Gili Lavy (Jerusalem, 1987) works with large-scale projections and immersive video installations. Her practice is inspired by how socio-political conditions influence cultural identity and the territory in which they exist.
Nicola Trezzi: I think we should start this interview with “Autumn Clouds”. Even though this work is over ten years old and was your graduation project at the Bezalel Academy of Arts and Design in Jerusalem in 2013, it reveals many of the themes that are at the core of your practice. Can you tell me how this work came about and how you look at it after so many years?

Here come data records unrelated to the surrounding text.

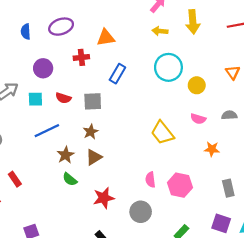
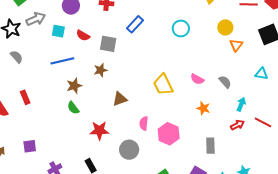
cyan circle: (168, 67) -> (181, 28), size x0.7
yellow circle: (197, 85) -> (225, 27), moved
gray semicircle: (229, 115) -> (225, 82), turned 40
brown triangle: (94, 157) -> (120, 99), moved

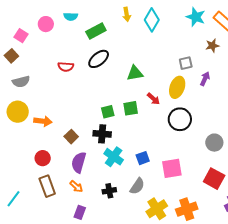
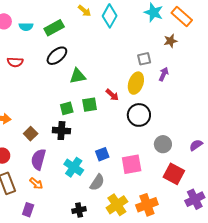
yellow arrow: (127, 14) -> (84, 11), turned -40
cyan semicircle: (71, 17) -> (26, 27), moved
red semicircle: (66, 67) -> (15, 62), moved
green triangle: (135, 73) -> (78, 76), moved
gray circle: (214, 143) -> (163, 144), moved
cyan cross: (114, 157) -> (74, 167), moved
black cross: (109, 191) -> (79, 210), moved
purple rectangle: (80, 212) -> (28, 210), moved

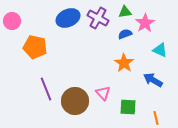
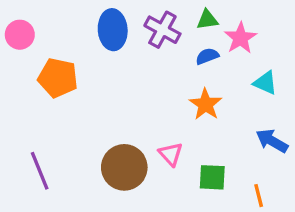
blue ellipse: (68, 18) -> (113, 30), turned -70
blue arrow: (153, 80) -> (272, 141), moved
purple line: (46, 89) -> (40, 171), moved

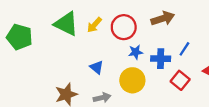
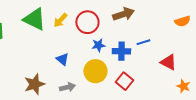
blue line: (184, 49) -> (143, 42), turned 40
red square: (180, 80) -> (124, 81), moved

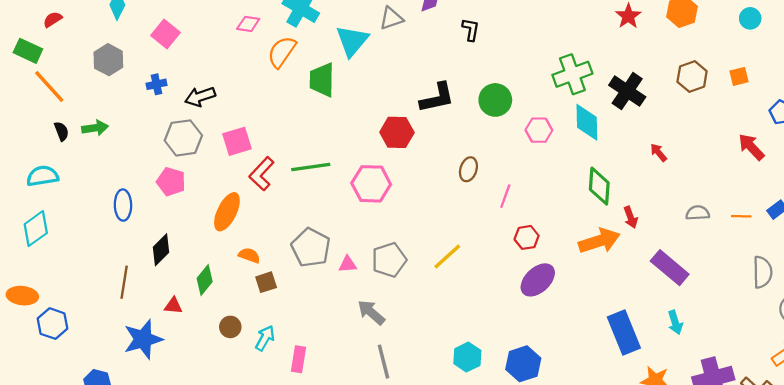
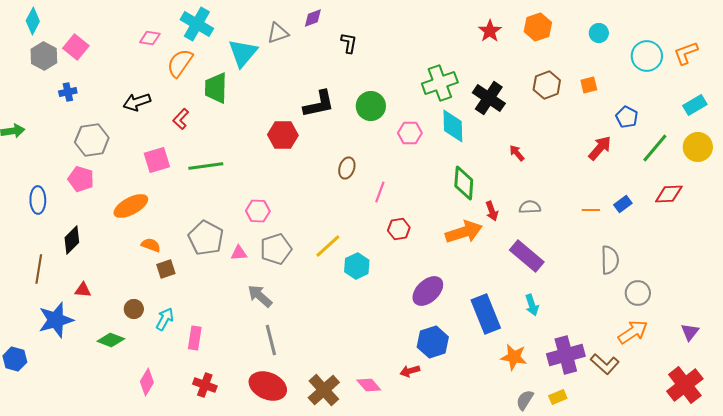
gray hexagon: (108, 60) -> (44, 56), moved
black arrow: (200, 97) -> (137, 102), moved
pink square: (237, 141) -> (157, 160), moved
red arrow: (751, 147) -> (600, 148), turned 84
red L-shape: (262, 174) -> (181, 119), moved, size x0.7
pink hexagon: (371, 184) -> (258, 211), moved, size x0.7
orange ellipse: (227, 212) -> (131, 206), turned 36
gray semicircle: (698, 213) -> (530, 207), moved
green diamond: (205, 280) -> (111, 340), moved, turned 72
purple ellipse: (538, 280) -> (428, 291), moved
cyan hexagon: (467, 357) -> (357, 266), moved
blue hexagon: (523, 364) -> (433, 342), moved

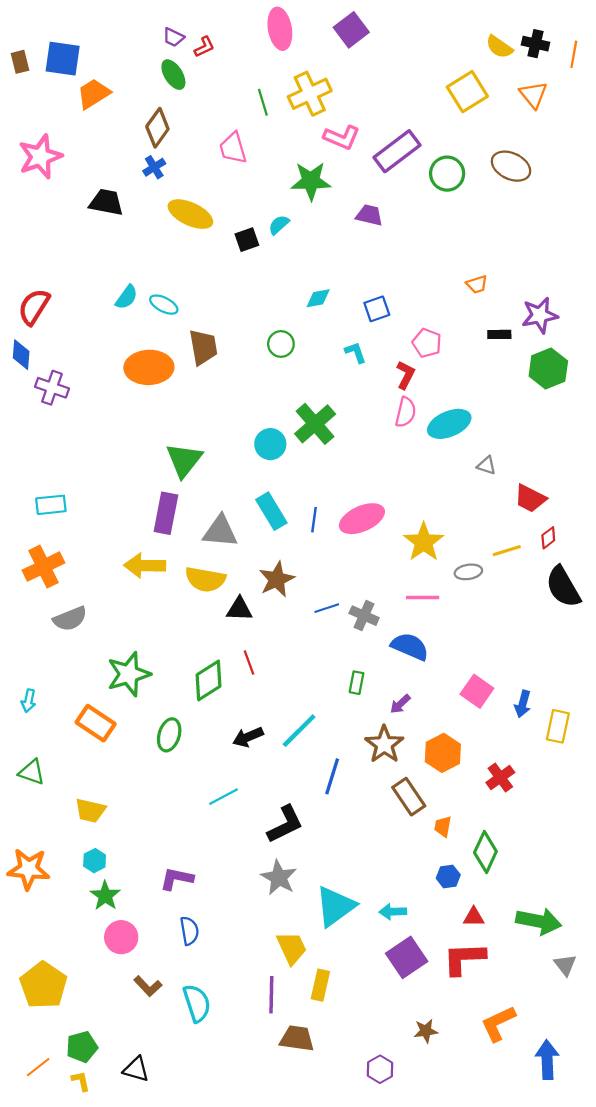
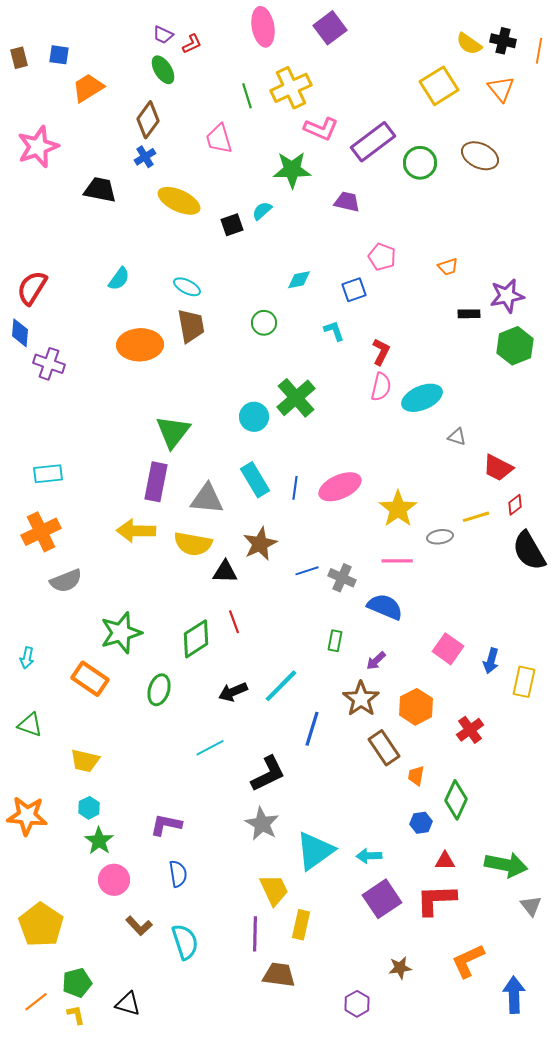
blue square: (63, 59) -> (59, 55), size x0.6
cyan ellipse: (164, 305) -> (187, 287), moved
pink pentagon: (427, 343) -> (382, 257), moved

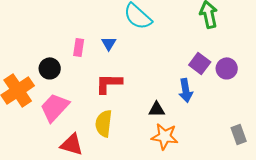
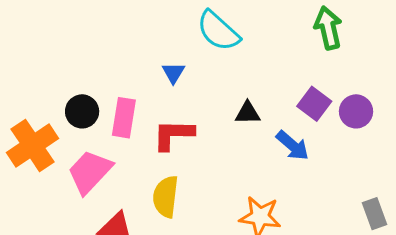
pink rectangle: (79, 47) -> (124, 118), moved, size x1.4
blue arrow: (186, 90) -> (293, 145), turned -40
black triangle: (157, 109) -> (248, 113), moved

Gili Lavy: “Autumn Clouds” is a project that is very dear to me. Besides being shot in my birthplace, Jerusalem, there was something so unique, intuitive and fresh in the way it was made, something very raw in the filmmaking process. At that time, the starting point was a reflection on narratives of collective displacement within conflict zones, which then also inspired the next work, “Absence”. I wanted to portray an exhaustive and interruptive journey of what seems like a group of orphans. “Autumn Clouds” represents the beginning of my deep interest in the condition of social groups in situations of constant movement and change. It explores migration as a psychological form and as a state of being, with characters united by a sense of disorientation that oppresses them in their daily existencea.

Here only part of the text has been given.